Thermo-reversible gels (such as gelatin) have a wide range of applications in the food and pharmaceutical fields. This work reports a thermo-reversible gel prepared with pea protein isolate fractionated using ionic strength-shifting method (I_0.125: 0.5 → 0.125 M, I_0.08: 0.5 → 0.08 M, I_0.06: 0.5 → 0.06 M).

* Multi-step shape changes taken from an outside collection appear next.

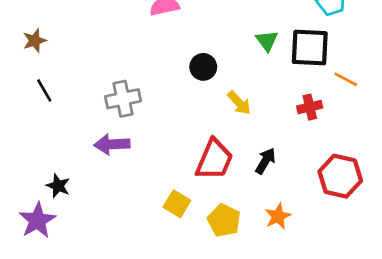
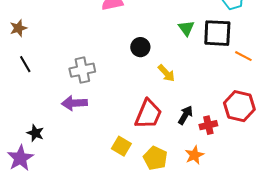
red cross: (310, 107) -> (208, 125), moved
red hexagon: (340, 176) -> (239, 106), moved

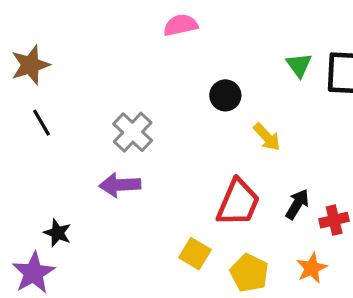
brown star: (18, 28) -> (30, 65), size x1.4
gray cross: (82, 70) -> (133, 132), turned -35

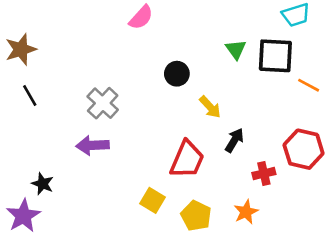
pink semicircle: (181, 25) -> (141, 17), turned 144
black arrow: (297, 204) -> (234, 140), moved

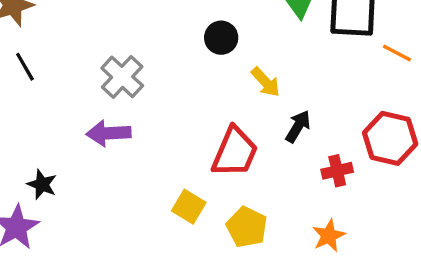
orange star: (246, 212) -> (329, 236), moved

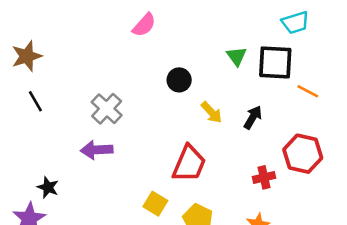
black arrow: (298, 126) -> (253, 117), moved

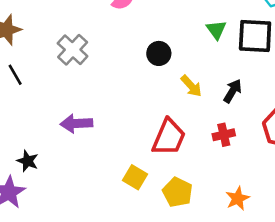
gray cross: (107, 109) -> (73, 50), moved
red cross: (264, 177) -> (224, 135), moved

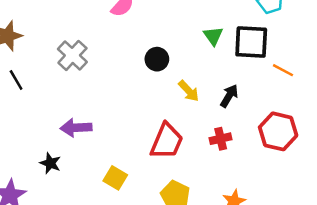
black star: (28, 161) -> (50, 163), moved
yellow square: (135, 177) -> (115, 178), moved

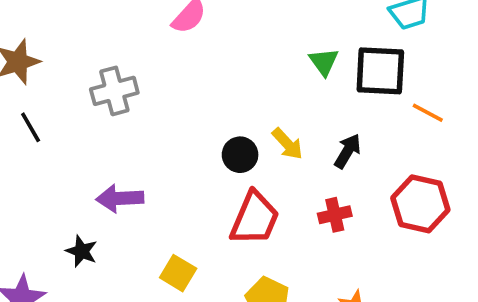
gray cross: (72, 55) -> (114, 91), turned 32
black circle: (157, 59) -> (240, 155), moved

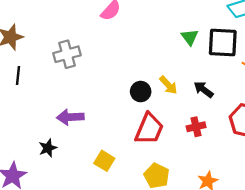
black line: (31, 127) -> (18, 76), turned 36
black arrow: (348, 151) -> (204, 89), turned -84
black star: (82, 251) -> (48, 148), turned 30

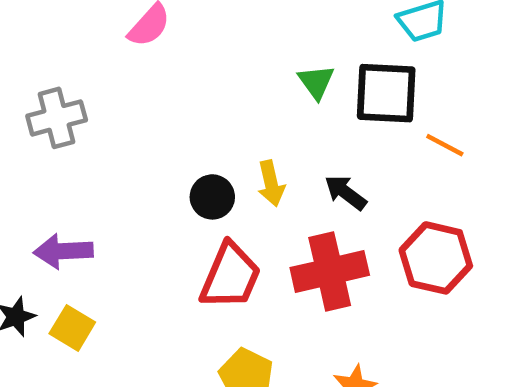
yellow arrow: (168, 85) -> (271, 183), turned 30
red cross: (196, 127) -> (330, 271), size x1.8
yellow square: (104, 161) -> (72, 328), moved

The ionic strength-shifting fractioned pea protein isolate (ISS-PPI) can form thermo-reversible gels within a window of pH 4 and protein concentration of 8–12 %, all of which possessing high water holding capacities above 94.67 ± 2.33 %. The gel prepared from ISS-PPI of I_0.125 had higher strength than the gels of I_0.06 and I_0.08. Dynamic rheological measurement disclosed the thermo-reversibility of the gel being stable upon repeated heating and cooling process from 80 °C to 4 °C. The SDS-PAGE results showed that ISS-PPI were primarily composed of legumin, vicilin and convicilin and the latter two were considered mainly involved of reversible gelation. The internal pores of the I_0.06 gel at 12 % protein concentration were consistently sized and most uniformly distributed, as observed by scanning electron microscopy (SEM). Hydrogen bonds were shown to be dominant in forming the gel network structure during the cooling process while hydrophobic interactions and disulfide bonds were not significantly involved. This research opened up thermal reversible gelation of pea protein which hosts great opportunities in plant-based jelly-like foods formulation.